*Work instructions*: Read through the listing, and wherever a line holds the word "elettori", return it.
-- Information provided follows --
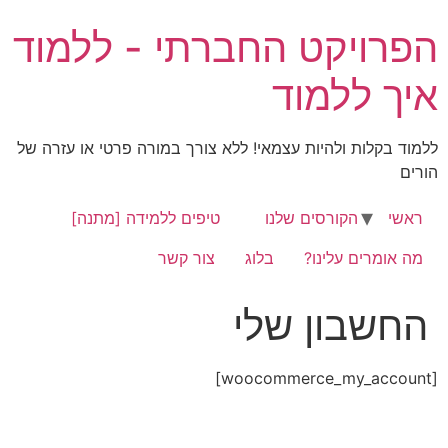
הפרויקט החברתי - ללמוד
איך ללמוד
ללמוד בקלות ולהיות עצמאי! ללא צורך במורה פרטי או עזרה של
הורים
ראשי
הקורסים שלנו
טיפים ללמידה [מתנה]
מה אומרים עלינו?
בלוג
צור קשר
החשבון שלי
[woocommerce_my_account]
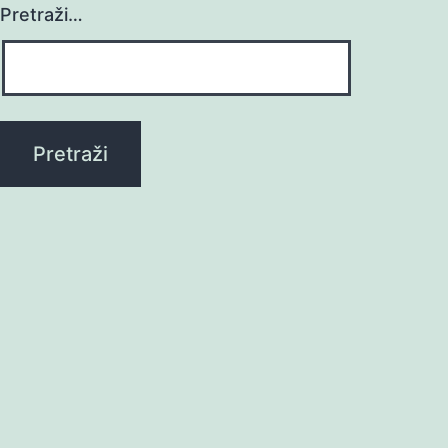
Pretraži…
-- Information provided concluded --
-- Information provided follows --
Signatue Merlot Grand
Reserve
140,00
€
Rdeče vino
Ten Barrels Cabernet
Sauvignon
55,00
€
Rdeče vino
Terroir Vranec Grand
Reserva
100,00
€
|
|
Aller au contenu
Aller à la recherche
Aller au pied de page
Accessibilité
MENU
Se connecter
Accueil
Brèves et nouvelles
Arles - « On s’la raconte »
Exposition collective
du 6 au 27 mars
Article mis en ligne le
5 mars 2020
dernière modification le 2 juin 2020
-- Information provided concluded --
-- Information provided follows --
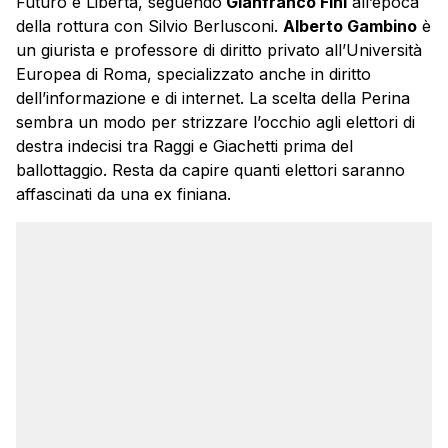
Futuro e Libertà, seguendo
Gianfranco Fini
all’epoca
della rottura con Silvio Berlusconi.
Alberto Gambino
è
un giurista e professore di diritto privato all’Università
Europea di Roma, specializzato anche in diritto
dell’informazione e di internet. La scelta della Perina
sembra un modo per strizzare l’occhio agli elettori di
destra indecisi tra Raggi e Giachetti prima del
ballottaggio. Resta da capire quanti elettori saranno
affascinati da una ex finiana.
-- Information provided concluded --
*Written response*:
sembra un modo per strizzare l’occhio agli elettori di
ballottaggio. Resta da capire quanti elettori saranno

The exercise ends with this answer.